Exercise data:
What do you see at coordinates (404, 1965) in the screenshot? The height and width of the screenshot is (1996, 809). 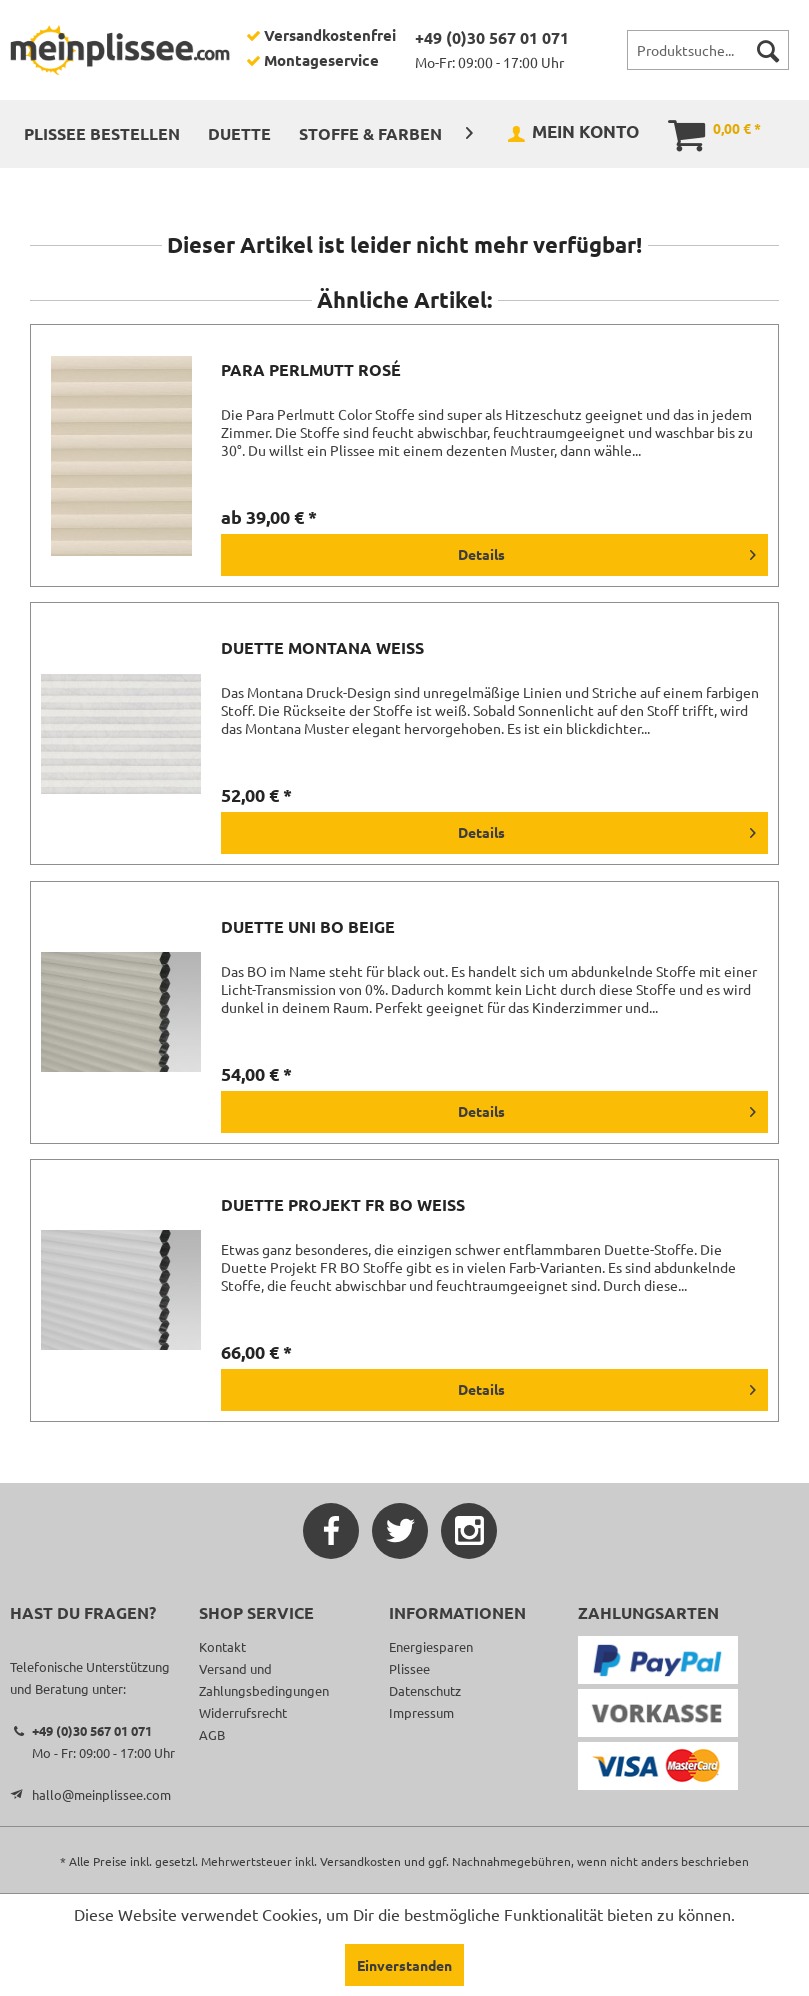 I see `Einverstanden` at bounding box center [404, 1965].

---

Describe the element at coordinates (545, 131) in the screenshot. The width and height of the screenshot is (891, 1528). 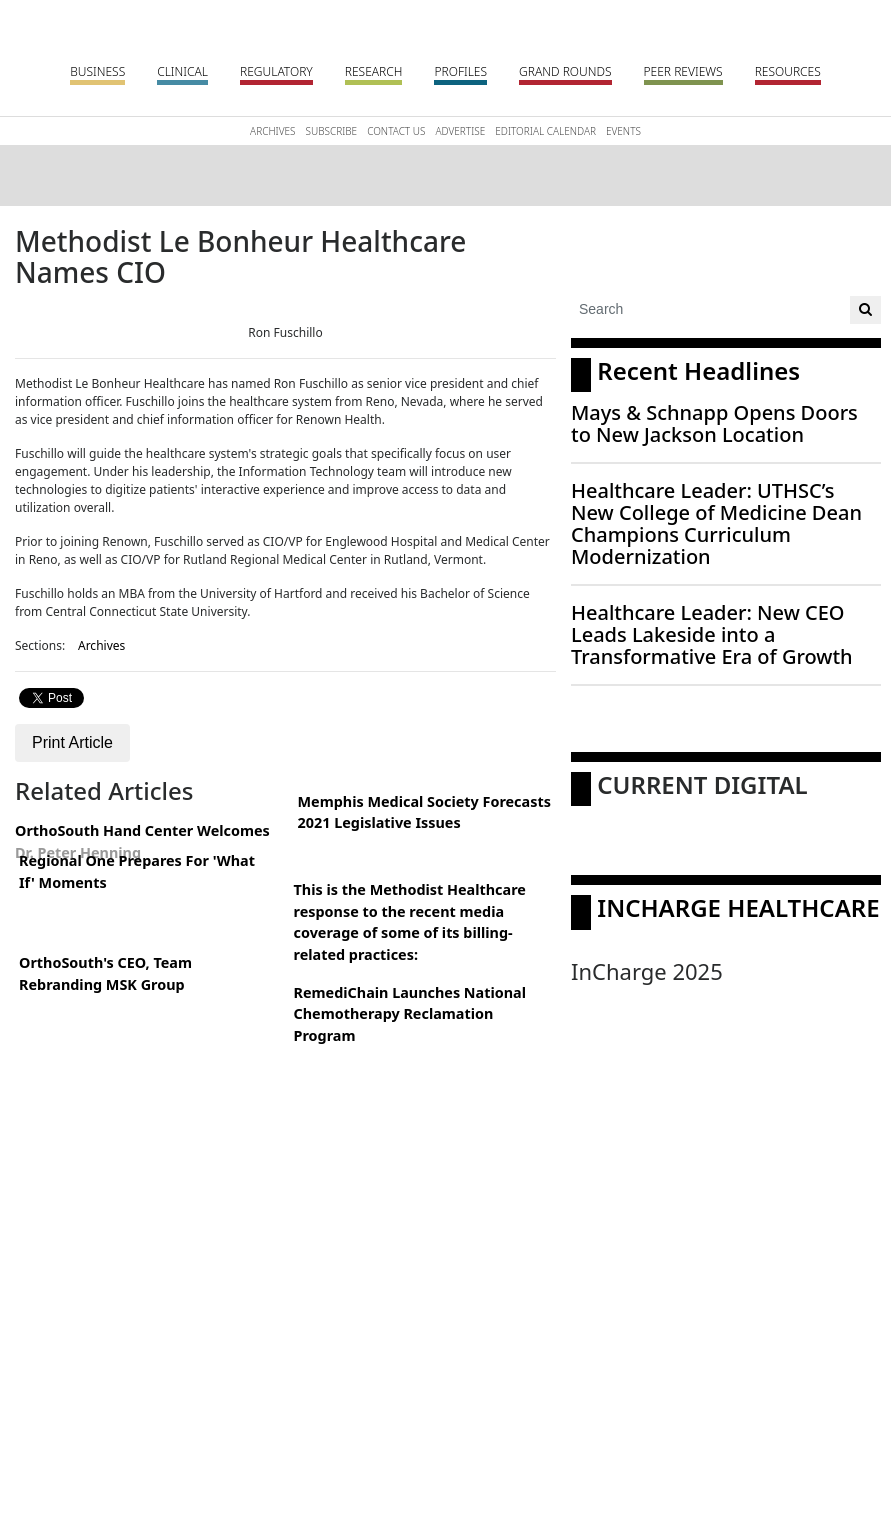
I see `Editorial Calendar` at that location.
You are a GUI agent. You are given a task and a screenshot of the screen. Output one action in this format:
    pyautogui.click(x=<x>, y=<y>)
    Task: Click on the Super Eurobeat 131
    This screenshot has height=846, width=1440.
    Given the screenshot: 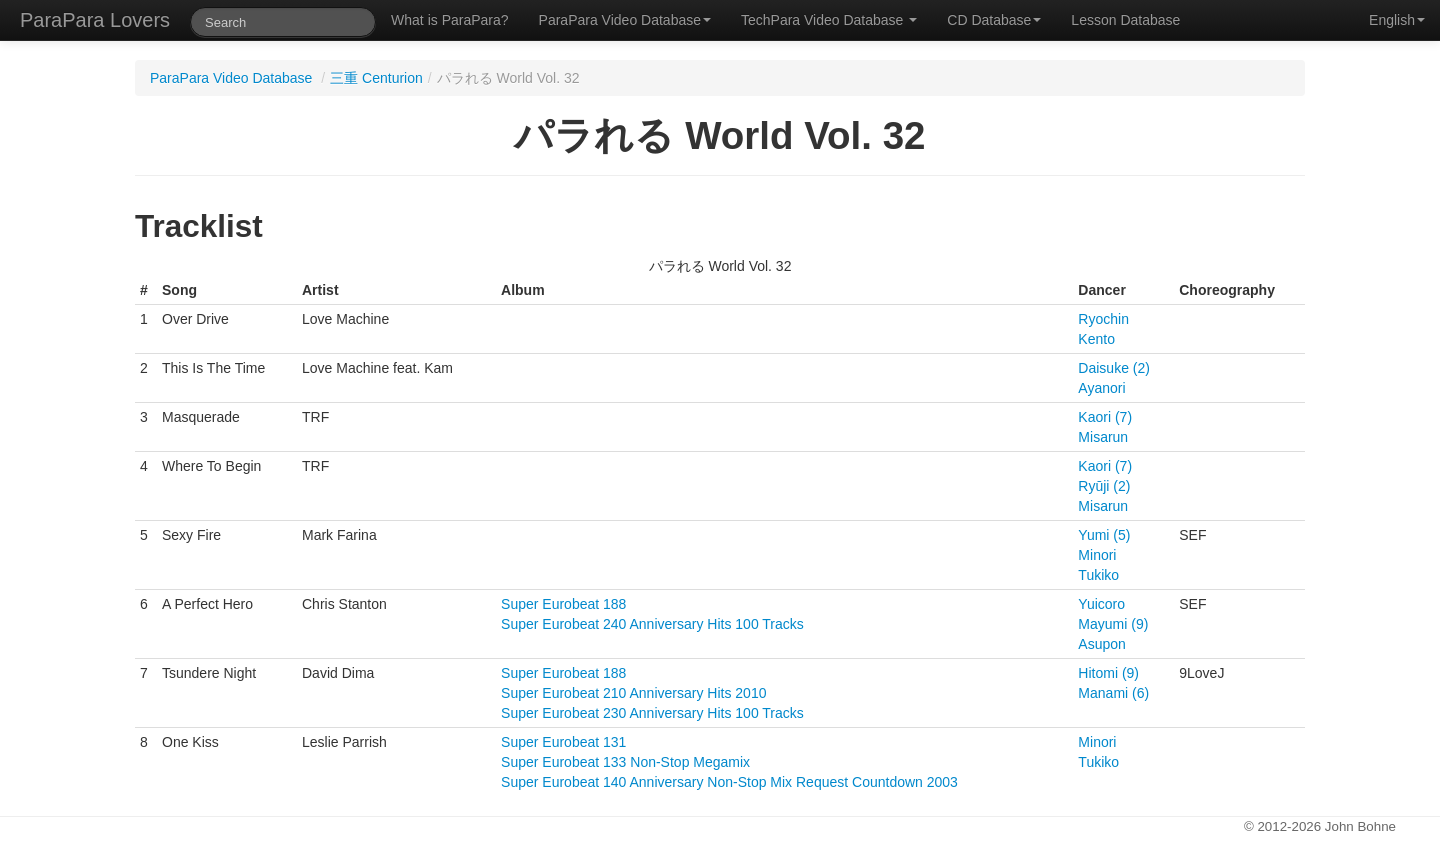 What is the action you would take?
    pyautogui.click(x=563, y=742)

What to do: Pictures in the material above should be skipped; print exactly the lines from the one with "Describe the element" through the one with "This screenshot has".

Exercise output:
Describe the element at coordinates (545, 131) in the screenshot. The width and height of the screenshot is (891, 1528). 
I see `Editorial Calendar` at that location.
You are a GUI agent. You are given a task and a screenshot of the screen. Output one action in this format:
    pyautogui.click(x=<x>, y=<y>)
    Task: Click on the Super Eurobeat 131
    This screenshot has height=846, width=1440.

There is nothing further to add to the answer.